Extracted page text data:

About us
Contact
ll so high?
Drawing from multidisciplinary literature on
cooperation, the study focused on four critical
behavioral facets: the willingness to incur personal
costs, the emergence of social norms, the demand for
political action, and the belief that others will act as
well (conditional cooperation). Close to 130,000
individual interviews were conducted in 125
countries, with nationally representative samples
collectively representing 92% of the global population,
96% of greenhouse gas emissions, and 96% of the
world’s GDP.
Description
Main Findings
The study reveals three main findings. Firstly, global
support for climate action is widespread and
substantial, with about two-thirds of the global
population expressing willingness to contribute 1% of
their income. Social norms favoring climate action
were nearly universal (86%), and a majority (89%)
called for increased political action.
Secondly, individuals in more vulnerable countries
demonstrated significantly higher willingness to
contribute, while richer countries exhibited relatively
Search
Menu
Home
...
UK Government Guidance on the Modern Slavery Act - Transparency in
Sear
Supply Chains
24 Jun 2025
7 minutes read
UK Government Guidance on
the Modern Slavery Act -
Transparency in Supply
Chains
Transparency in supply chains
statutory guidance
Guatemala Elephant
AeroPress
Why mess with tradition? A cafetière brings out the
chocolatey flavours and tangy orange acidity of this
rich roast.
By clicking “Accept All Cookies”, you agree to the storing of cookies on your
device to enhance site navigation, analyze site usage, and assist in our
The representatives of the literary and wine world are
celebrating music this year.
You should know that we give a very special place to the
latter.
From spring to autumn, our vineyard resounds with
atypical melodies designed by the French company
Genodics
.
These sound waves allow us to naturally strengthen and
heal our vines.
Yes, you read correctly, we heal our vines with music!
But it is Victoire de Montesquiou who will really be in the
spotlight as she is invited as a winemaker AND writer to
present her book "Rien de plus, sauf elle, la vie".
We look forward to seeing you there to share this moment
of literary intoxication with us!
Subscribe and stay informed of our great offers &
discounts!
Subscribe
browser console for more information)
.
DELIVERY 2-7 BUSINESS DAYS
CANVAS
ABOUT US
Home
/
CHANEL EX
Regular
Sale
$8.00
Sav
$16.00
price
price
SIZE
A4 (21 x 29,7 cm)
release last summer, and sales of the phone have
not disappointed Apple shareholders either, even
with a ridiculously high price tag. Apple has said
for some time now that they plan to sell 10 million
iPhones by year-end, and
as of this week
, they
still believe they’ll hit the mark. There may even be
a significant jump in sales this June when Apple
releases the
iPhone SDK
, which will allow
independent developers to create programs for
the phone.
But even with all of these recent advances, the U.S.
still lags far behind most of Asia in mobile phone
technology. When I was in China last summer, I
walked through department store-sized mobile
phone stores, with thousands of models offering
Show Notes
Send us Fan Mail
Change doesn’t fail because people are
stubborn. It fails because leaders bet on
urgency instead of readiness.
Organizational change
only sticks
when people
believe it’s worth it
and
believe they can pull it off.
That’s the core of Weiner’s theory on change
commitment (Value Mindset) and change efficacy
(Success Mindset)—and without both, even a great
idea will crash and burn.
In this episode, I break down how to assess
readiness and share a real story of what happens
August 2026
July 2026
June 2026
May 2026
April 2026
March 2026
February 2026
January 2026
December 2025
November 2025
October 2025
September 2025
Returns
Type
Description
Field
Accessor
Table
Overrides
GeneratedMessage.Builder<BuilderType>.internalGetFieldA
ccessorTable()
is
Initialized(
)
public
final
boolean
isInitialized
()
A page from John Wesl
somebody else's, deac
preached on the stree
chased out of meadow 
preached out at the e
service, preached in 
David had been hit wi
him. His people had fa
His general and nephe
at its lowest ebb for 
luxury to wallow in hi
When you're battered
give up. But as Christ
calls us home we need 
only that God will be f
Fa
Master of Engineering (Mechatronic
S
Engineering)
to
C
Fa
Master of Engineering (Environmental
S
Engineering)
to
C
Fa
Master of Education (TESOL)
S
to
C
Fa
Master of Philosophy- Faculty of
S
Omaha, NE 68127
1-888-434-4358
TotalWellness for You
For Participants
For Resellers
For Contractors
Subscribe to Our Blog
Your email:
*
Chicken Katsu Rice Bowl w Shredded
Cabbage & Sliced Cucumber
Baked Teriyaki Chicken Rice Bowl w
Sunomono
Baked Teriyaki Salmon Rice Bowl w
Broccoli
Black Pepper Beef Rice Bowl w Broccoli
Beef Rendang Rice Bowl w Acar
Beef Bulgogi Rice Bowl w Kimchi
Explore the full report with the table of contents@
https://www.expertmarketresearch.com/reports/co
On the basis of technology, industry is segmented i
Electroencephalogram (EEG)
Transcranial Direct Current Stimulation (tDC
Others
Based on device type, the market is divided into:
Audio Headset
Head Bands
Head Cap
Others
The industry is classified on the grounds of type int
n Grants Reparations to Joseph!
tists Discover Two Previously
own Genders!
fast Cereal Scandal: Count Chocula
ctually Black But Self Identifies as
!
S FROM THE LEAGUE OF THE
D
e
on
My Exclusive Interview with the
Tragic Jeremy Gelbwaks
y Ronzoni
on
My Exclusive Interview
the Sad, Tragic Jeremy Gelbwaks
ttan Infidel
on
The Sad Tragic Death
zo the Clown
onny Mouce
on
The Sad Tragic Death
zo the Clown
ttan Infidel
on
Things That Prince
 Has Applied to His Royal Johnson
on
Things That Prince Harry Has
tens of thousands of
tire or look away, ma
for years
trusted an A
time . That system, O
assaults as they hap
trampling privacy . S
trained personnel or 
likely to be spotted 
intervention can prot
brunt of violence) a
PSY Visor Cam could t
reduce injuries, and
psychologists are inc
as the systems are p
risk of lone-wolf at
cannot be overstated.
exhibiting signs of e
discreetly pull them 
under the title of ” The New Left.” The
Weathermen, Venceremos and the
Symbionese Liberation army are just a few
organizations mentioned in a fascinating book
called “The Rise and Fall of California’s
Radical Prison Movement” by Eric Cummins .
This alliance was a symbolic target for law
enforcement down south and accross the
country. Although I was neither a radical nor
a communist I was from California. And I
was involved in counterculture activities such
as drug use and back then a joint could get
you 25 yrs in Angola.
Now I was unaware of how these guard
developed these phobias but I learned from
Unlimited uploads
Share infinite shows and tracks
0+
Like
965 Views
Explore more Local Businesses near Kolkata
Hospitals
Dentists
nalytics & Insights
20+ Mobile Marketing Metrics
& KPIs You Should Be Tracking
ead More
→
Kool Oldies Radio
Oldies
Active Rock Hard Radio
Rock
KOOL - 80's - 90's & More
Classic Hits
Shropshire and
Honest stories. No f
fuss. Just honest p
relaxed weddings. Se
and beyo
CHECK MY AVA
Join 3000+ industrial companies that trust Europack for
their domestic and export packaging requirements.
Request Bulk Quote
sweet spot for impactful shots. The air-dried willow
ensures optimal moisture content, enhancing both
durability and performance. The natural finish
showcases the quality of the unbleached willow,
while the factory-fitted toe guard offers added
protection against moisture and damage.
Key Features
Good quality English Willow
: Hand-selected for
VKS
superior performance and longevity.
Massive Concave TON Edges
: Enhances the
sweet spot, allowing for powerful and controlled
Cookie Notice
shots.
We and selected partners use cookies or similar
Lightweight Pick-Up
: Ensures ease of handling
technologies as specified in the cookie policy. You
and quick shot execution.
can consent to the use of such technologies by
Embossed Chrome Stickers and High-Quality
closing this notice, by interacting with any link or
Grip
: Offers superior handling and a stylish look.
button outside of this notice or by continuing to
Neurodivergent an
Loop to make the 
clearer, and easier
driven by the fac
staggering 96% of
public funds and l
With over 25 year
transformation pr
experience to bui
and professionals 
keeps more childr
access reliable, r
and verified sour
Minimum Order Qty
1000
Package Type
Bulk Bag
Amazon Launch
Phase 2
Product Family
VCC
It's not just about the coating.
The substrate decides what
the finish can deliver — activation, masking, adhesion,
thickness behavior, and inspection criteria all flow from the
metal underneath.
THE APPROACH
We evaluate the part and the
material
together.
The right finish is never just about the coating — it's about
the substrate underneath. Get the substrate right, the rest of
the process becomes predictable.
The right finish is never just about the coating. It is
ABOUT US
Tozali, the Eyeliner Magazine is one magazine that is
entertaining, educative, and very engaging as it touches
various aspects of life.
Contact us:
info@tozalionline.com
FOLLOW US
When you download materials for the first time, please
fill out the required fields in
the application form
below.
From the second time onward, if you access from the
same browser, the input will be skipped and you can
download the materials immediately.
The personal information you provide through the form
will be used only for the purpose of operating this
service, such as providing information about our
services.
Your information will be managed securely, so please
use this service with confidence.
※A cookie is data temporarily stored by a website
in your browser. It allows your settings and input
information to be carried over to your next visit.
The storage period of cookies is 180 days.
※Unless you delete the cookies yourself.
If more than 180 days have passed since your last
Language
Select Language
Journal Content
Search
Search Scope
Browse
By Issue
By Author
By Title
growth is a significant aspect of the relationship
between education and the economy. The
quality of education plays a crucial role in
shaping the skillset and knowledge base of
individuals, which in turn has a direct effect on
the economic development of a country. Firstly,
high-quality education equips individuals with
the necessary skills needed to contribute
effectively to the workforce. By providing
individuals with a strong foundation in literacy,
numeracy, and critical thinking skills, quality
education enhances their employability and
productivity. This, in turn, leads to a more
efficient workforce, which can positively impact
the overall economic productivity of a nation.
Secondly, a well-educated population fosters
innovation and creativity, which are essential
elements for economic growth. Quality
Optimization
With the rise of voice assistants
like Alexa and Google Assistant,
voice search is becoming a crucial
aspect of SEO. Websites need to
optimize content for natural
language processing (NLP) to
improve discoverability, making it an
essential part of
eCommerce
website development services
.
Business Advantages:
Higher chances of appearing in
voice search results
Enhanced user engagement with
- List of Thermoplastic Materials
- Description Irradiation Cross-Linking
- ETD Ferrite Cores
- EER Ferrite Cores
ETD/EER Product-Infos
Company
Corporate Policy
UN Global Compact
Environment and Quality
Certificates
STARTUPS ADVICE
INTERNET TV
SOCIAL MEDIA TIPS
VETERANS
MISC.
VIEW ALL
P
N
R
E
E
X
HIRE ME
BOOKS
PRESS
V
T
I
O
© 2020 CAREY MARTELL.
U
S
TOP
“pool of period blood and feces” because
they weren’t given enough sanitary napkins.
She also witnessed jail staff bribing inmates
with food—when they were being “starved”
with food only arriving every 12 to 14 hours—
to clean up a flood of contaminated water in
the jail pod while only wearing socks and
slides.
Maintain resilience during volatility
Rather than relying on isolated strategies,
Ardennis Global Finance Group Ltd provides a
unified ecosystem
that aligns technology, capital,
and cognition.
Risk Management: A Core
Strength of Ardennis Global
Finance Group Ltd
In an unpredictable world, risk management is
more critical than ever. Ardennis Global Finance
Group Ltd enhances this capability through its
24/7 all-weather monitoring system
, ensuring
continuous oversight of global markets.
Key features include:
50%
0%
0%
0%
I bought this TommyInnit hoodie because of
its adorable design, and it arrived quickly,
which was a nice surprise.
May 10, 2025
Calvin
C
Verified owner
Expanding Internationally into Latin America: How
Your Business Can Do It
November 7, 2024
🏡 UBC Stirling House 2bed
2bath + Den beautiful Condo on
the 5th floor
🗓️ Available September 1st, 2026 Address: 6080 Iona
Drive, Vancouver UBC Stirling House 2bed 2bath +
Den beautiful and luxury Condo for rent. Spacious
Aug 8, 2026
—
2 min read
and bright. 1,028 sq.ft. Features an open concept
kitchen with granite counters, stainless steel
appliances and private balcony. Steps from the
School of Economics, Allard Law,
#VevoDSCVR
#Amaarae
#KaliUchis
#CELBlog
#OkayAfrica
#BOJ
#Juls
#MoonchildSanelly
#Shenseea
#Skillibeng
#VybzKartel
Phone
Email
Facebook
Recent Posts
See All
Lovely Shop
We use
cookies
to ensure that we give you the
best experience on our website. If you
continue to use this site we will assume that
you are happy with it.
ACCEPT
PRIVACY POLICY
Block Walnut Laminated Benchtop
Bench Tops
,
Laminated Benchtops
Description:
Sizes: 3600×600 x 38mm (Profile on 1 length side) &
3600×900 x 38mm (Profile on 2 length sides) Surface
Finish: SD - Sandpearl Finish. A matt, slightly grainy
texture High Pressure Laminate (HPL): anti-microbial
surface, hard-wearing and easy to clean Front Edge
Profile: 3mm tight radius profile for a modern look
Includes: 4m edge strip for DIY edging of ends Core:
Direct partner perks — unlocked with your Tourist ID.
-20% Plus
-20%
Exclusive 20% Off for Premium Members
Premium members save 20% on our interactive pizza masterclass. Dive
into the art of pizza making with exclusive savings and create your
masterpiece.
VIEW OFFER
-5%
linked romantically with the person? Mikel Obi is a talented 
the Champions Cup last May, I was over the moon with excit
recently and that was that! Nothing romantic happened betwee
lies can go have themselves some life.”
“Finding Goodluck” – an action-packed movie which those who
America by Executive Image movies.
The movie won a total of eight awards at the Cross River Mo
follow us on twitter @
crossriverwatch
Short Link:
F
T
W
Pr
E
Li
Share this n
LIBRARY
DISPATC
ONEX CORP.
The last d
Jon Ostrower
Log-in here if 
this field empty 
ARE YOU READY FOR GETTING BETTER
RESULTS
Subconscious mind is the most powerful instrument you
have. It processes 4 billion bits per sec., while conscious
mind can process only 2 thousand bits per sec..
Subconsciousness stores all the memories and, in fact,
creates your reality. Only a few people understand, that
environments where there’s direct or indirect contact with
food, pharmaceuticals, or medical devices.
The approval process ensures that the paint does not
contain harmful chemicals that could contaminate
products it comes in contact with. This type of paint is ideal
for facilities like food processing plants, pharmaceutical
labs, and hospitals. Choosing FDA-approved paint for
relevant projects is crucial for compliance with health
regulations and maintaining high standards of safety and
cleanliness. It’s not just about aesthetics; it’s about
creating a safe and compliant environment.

> WHAT YOU HAVE TO DO: What are the lines above, starting at the one with "risk of lone-wolf at" and ending at the one with "sweet spot for"? Give them again exactly, and only them.

> EXPECTED ANSWER:
risk of lone-wolf at
cannot be overstated.
exhibiting signs of e
discreetly pull them 
under the title of ” The New Left.” The
Weathermen, Venceremos and the
Symbionese Liberation army are just a few
organizations mentioned in a fascinating book
called “The Rise and Fall of California’s
Radical Prison Movement” by Eric Cummins .
This alliance was a symbolic target for law
enforcement down south and accross the
country. Although I was neither a radical nor
a communist I was from California. And I
was involved in counterculture activities such
as drug use and back then a joint could get
you 25 yrs in Angola.
Now I was unaware of how these guard
developed these phobias but I learned from
Unlimited uploads
Share infinite shows and tracks
0+
Like
965 Views
Explore more Local Businesses near Kolkata
Hospitals
Dentists
nalytics & Insights
20+ Mobile Marketing Metrics
& KPIs You Should Be Tracking
ead More
→
Kool Oldies Radio
Oldies
Active Rock Hard Radio
Rock
KOOL - 80's - 90's & More
Classic Hits
Shropshire and
Honest stories. No f
fuss. Just honest p
relaxed weddings. Se
and beyo
CHECK MY AVA
Join 3000+ industrial companies that trust Europack for
their domestic and export packaging requirements.
Request Bulk Quote
sweet spot for impactful shots. The air-dried willow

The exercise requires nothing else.